In order to benchmark the processors of the two Cora Z7 variants, only one of which is dual-core, I decided to boot them with a Linux image from an SD card, and run a pre-compiled Go programming language executable. This Go app would try to estimate the value of Pi by checking a multitude of random points within a square, then test to see if they are within an inscribed quarter circle. Pi is derived from the number of points within the circle, divided by the total number of sample points. This method, referred to as the Monte Carlo method, is ideal for parallelization, as the result of the test on any particular sample point does not rely on the result of the test on any other sample. The Go app first estimates Pi using a single-threaded method, then does it again using a multi-threaded method.
Digilent provides PetaLinux images for some of our boards, including the two variants of the Cora board, the CoraZ7-10 and the CoraZ7-07S. Instructions on how to use these projects are available in the links above.

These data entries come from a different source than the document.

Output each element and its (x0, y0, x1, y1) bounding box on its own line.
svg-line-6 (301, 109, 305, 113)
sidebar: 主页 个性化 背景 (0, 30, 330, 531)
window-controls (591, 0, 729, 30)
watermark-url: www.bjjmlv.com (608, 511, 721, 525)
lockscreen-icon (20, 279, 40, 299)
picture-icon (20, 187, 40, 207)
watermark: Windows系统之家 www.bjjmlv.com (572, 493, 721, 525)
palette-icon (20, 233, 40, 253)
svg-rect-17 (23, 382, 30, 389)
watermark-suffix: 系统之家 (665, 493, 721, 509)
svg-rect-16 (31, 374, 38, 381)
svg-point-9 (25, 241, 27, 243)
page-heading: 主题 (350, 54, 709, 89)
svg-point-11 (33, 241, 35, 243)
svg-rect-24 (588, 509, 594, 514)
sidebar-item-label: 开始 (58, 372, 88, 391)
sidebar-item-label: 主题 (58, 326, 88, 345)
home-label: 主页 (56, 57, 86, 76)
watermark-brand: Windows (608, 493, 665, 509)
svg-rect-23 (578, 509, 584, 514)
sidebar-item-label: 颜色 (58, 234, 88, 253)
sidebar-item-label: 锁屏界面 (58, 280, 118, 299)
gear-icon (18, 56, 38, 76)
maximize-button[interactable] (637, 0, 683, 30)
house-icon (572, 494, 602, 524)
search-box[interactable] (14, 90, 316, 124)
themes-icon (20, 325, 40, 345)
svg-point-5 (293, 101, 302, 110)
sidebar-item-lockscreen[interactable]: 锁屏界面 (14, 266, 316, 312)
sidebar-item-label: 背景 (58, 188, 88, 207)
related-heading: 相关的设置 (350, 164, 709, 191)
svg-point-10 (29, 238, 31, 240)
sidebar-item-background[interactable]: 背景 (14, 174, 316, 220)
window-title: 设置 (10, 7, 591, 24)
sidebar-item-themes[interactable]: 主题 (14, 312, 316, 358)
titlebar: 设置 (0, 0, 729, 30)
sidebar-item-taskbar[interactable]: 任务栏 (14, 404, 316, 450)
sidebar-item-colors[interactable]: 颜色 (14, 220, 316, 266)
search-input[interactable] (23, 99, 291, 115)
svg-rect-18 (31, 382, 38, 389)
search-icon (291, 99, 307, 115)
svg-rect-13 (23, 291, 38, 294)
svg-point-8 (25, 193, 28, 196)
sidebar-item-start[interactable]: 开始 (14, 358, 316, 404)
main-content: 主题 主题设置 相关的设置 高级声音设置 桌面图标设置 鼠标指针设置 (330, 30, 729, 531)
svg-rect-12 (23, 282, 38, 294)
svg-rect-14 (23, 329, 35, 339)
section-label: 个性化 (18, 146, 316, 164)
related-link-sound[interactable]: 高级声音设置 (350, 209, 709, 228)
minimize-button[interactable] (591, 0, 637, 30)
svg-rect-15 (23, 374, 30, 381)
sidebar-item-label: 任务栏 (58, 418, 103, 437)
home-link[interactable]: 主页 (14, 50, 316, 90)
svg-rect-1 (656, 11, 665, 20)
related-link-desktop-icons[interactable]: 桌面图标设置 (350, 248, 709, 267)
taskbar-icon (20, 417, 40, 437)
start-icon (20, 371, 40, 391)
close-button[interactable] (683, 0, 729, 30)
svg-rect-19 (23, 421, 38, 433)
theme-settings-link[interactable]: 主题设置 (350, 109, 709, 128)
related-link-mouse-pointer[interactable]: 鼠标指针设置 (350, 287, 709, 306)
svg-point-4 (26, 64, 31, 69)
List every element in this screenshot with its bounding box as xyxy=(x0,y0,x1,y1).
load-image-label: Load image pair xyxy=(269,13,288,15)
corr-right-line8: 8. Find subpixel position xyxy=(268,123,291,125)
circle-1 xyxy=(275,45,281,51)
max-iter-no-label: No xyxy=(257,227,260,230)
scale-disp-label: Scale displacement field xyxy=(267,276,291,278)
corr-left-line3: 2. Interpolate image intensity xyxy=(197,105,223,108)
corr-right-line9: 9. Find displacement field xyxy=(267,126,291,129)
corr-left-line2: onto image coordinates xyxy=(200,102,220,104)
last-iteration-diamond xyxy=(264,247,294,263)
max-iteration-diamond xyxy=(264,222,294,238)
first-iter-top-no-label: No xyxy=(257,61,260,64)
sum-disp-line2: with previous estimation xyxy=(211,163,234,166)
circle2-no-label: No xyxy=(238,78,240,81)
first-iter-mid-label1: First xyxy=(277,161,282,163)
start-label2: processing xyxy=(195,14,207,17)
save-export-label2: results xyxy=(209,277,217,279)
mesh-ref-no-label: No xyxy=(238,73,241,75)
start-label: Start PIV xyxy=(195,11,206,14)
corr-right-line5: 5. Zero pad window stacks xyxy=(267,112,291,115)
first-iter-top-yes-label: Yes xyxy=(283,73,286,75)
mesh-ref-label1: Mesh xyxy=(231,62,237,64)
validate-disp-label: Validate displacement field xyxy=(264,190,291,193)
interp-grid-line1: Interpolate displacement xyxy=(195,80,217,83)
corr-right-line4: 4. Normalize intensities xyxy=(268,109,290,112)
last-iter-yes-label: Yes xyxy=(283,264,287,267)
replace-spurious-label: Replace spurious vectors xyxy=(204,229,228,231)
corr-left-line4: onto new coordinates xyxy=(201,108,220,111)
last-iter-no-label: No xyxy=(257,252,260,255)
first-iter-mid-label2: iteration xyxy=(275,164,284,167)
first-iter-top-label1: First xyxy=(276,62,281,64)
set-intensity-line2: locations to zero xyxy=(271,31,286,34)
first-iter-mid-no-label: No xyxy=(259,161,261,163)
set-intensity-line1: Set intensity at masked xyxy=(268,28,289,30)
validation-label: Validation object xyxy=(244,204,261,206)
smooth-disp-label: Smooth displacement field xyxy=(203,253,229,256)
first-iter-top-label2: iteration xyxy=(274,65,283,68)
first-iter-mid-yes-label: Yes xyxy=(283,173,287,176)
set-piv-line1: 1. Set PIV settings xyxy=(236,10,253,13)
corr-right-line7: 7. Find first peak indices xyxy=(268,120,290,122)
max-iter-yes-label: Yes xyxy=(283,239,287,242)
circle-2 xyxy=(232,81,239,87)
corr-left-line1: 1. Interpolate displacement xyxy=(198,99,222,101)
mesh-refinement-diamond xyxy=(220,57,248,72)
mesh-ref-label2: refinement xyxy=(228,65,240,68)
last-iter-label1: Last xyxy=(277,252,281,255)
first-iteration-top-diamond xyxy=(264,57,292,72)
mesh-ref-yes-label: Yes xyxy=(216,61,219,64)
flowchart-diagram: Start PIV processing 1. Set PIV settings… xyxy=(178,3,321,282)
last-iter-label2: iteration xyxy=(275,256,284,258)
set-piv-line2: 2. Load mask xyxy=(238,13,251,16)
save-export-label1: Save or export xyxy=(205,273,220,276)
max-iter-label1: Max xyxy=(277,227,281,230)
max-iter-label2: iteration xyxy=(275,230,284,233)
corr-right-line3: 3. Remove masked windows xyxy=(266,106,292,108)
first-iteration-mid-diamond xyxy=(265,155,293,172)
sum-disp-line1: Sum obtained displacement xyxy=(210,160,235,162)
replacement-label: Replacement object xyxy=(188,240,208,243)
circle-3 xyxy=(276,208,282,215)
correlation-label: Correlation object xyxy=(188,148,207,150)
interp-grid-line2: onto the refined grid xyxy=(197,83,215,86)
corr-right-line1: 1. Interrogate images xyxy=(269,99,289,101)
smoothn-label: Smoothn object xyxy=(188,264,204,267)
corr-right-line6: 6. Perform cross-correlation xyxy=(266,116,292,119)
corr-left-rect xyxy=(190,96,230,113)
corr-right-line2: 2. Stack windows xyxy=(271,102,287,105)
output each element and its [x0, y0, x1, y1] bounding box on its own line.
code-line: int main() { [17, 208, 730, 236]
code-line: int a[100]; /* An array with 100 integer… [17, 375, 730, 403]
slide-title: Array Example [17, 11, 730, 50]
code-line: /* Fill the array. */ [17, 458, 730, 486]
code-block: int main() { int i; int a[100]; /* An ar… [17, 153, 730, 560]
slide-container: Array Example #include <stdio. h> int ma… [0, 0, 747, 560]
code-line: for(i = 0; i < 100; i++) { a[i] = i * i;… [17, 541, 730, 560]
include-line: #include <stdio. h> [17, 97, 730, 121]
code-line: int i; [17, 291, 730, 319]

I needed to use an VirtualBox VM running Ubuntu 16.04.3, with Vivado 2017.4, the PetaLinux Tools, and Golang installed. Golang can be installed through apt-get, but the other tools need to be downloaded through Xilinx's website.
I only needed to connect the Cora manually mount the microSD in the Petalinux console in order to transfer files from my computer (running the root filesystem in the Cora's RAM). The speed of the UART connection to my computer from the Cora was also not a concern, so I did not need to use an Ethernet connection. However, further information is available in the READMEs of the Petalinux repos (Z7-10, Z7-07S) on how to install Petalinux tools, connect a PetaLinux-programmed board over Ethernet and run the root filesystem from microSD.
Using Ubuntu's built-in "Disks" tool, I formatted a microSD card such that the first partition was >500MB FAT and the second was >20MB EXT4 (actually 3.5GB, the remainder of the SD card's storage space).
I created a Go source file, called "main.go" (source code is provided below), and built an app that could run on either Cora variant using the "GOARCH=arm go build" command in the Linux terminal. I then copied the output executable file to the second partition of my microSD card.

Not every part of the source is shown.